→ **Task requirements**: The records are to be copied word for word, and the pictures dropped.

→ **Data for analysis**:

>>>

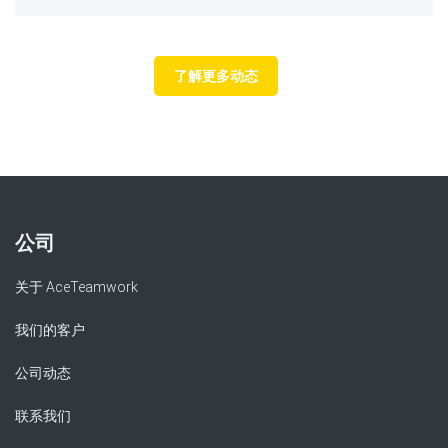
了解更多动态
公司
关于 AceTeamwork
我们的客户
公司动态
联系我们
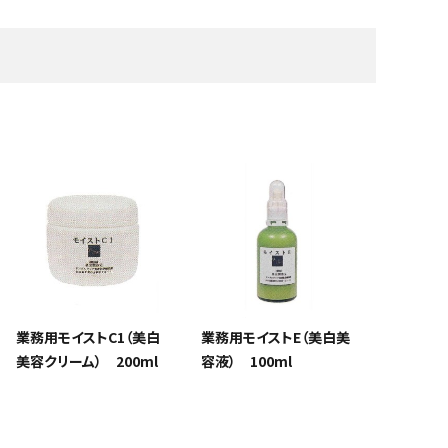
アイケア
オーラルケア
ステ備品
消耗品・小物
除菌・消臭
フェムケア
フットケア
ンペーン
業務用モイストC1（美白
業務用モイストE（美白美
美容クリーム） 200ml
容液） 100ml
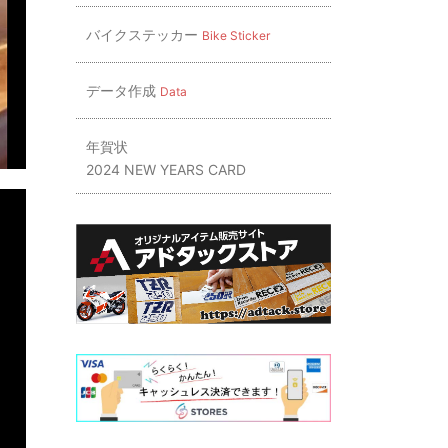
バイクステッカー
Bike Sticker
データ作成
Data
年賀状
2024 NEW YEARS CARD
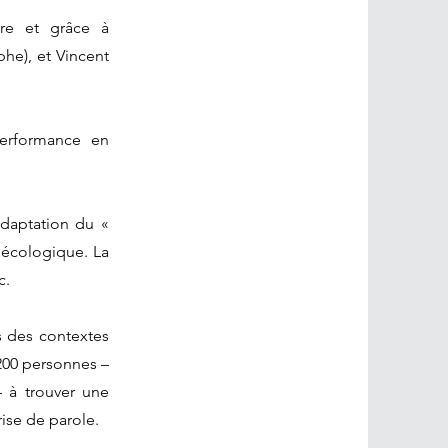
ure et grâce à
he), et Vincent
performance en
adaptation du «
 écologique. La
c.
ns des contextes
 200 personnes –
 – à trouver une
rise de parole.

<<<

→ **Solution**:
了解更多动态
公司
关于 AceTeamwork
我们的客户
公司动态
联系我们
アイケア
オーラルケア
ステ備品
消耗品・小物
除菌・消臭
フェムケア
フットケア
ンペーン
業務用モイストC1（美白
業務用モイストE（美白美
美容クリーム） 200ml
容液） 100ml
バイクステッカー
Bike Sticker
データ作成
Data
年賀状
2024 NEW YEARS CARD
ure et grâce à
he), et Vincent
performance en
adaptation du «
 écologique. La
c.
ns des contextes
 200 personnes –
 – à trouver une
rise de parole.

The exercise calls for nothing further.